Let’s be honest:
The way we’ve been taught to “do self-care” often feels like just another form of control.
Wake up at 5 AM. Journal for 20 minutes. Meditate. Workout. Drink the smoothie. No excuses. Hustle, optimise, achieve. But what if your self-care doesn’t need to be militarised?
What if you could stop trying to perfect yourself? And instead you start honouring yourself?
What if you swapped rules for rituals?
Rules are rigid. They come with shame if you “fail.”
Rituals are nourishing. They create space for self-connection.
Rules are built for systems.
Rituals are built for souls.
This approach to self-care doesn’t demand that you wake up at 5 AM every day.
It asks: What does my body need right now? What does my heart crave?
Self-care isn’t a to-do list. It’s deeply intuitive. It’s about tuning inward instead of performing outward.
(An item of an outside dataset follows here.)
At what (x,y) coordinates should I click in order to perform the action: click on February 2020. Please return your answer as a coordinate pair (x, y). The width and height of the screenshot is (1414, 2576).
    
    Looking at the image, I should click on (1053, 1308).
It’s not about what you’re doing: it’s about how you do it.
Take this example:
Lighting a candle before journaling = ritual
Journaling because your morning routine is another point on your checklist of “should-do” = rule
Rituals are:
Intentional: even 3 minutes of presence is powerful
Flexible: they shift with your cycle, your season, your needs
Sacred: they’re not about outcomes, they’re about relationship (with yourself)
Sensory: scent, sound, touch, light. Rituals invite your body in, not just the mind
Putting on body lotion slowly, as an act of gratitude to your skin
Sitting with a cup of tea, no phone, just breathing
Pulling an oracle card and asking what guidance you need today
Dancing for 5 minutes to move stuck emotion through your body
Journaling with candles lit, music on, and no pressure to be “productive”
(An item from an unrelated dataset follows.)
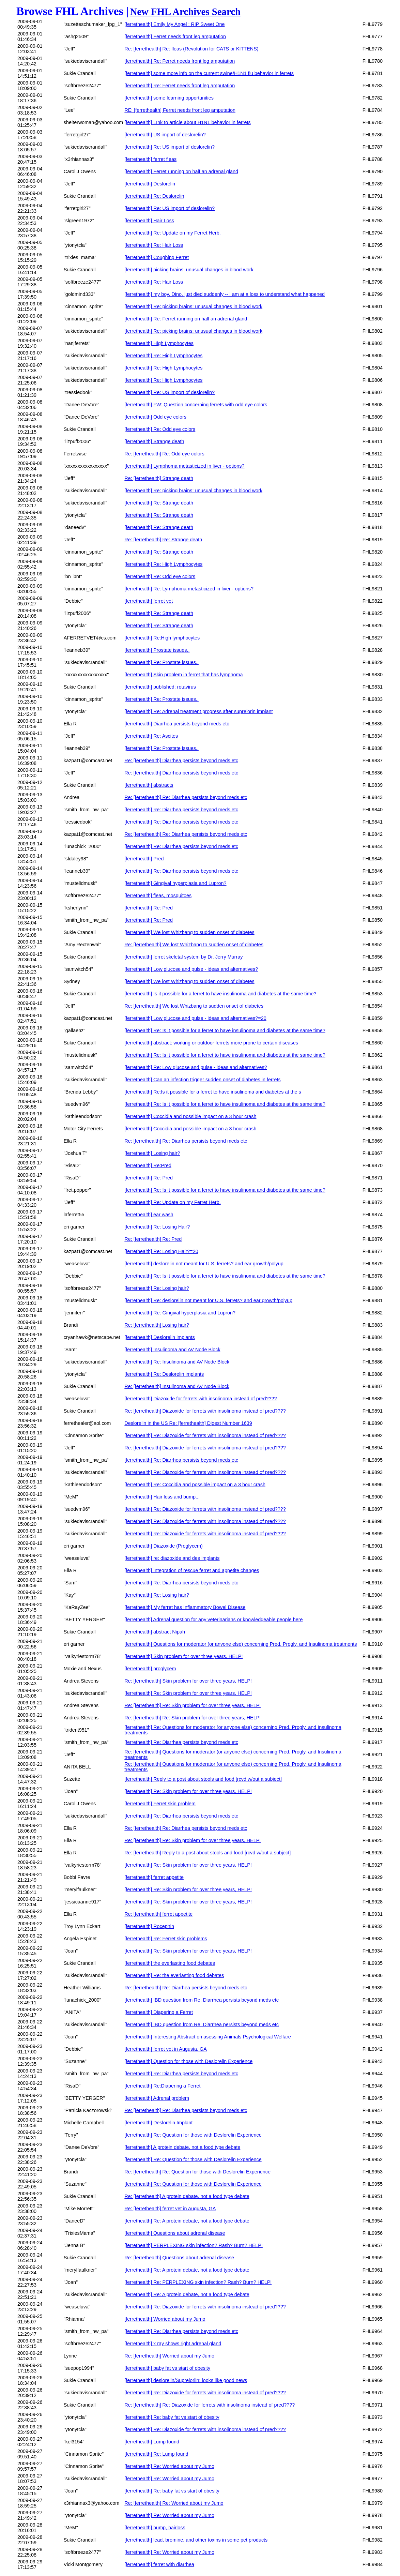 This screenshot has height=2576, width=400. I want to click on [ferrethealth] Pred, so click(144, 858). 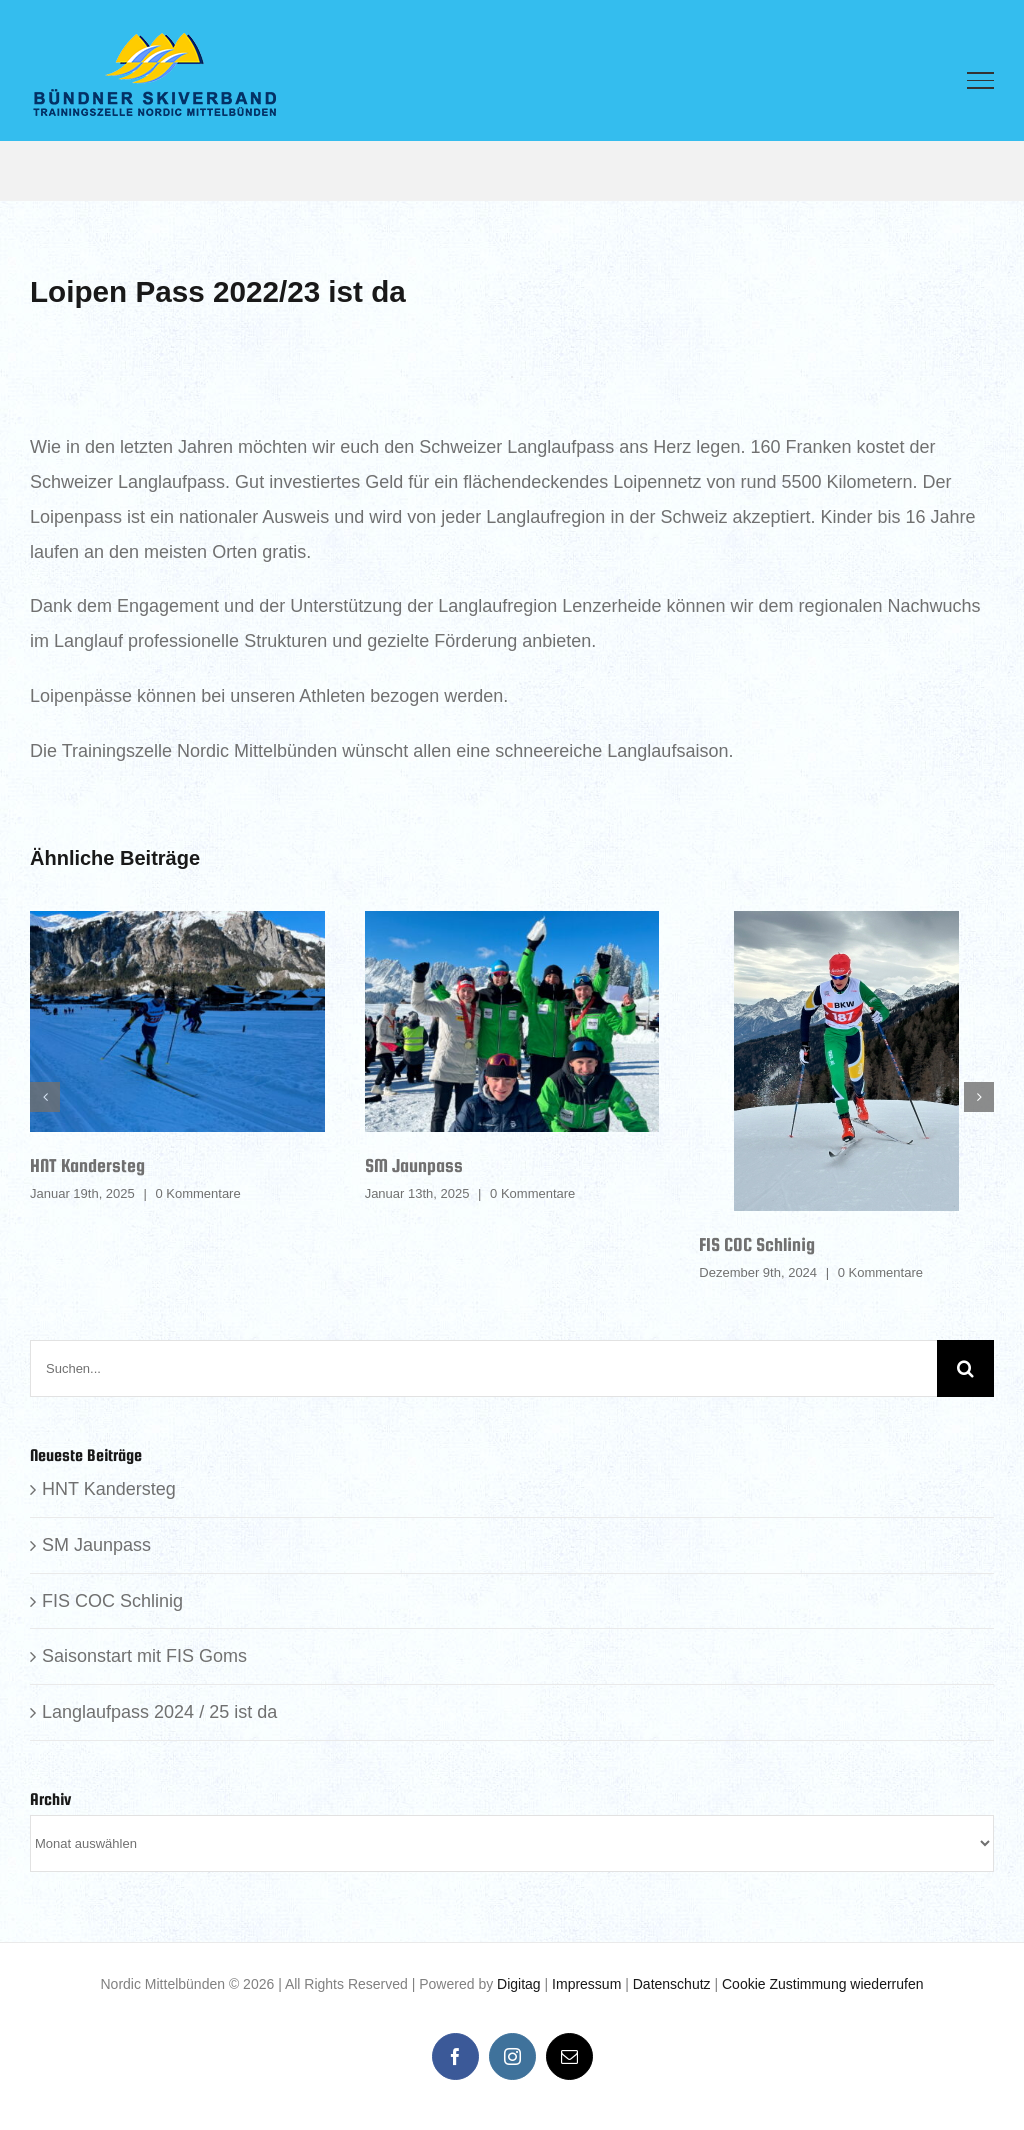 The image size is (1024, 2130). What do you see at coordinates (672, 1984) in the screenshot?
I see `Datenschutz` at bounding box center [672, 1984].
Choosing your outfit with intention and care, like art
Resting without guilt as a sacred pause, not a failure
When you stop using self-care as a way to control yourself and start using it to connect with yourself, everything shifts.
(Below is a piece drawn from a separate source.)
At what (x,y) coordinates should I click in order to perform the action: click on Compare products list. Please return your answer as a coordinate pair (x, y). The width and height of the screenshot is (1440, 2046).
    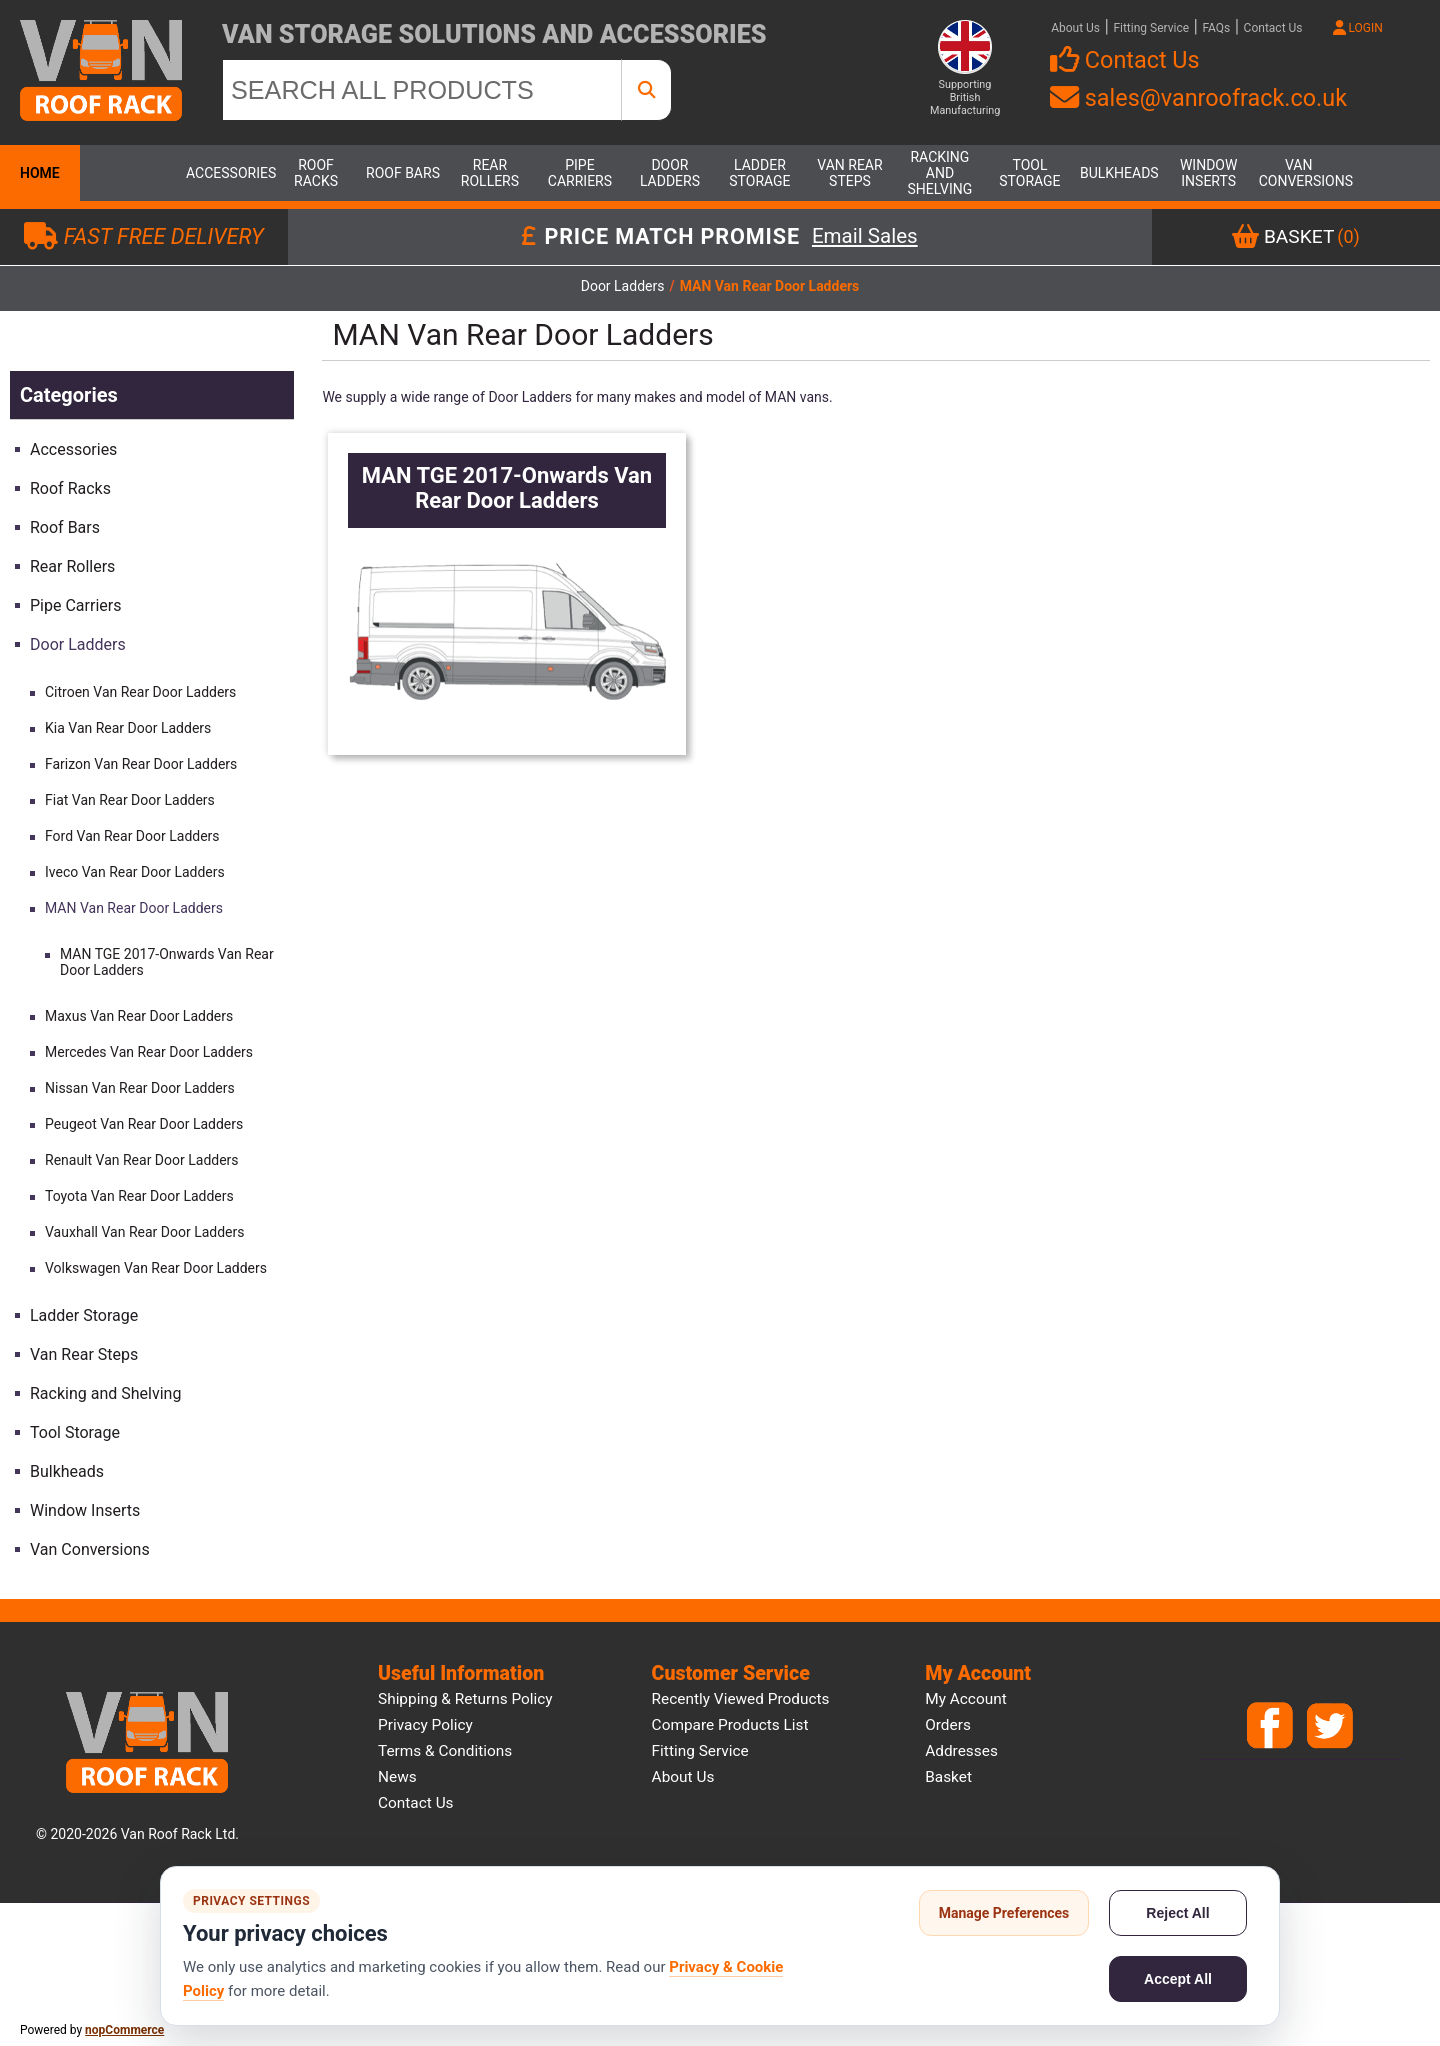     Looking at the image, I should click on (730, 1725).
And that consistency is what builds true self-trust. Forget perfectionism!
This isn’t about throwing away structure or goals. It’s about softening the grip.
Making room for flow, not just force.
Creating space to be human, not just be “optimised.”
You don’t need another rule. You need rituals that make you feel alive, seen, and supported.
So next time you reach for self-care, ask:
“Am I doing this to fix myself, or to honour myself?”
That’s the shift. That’s the healing.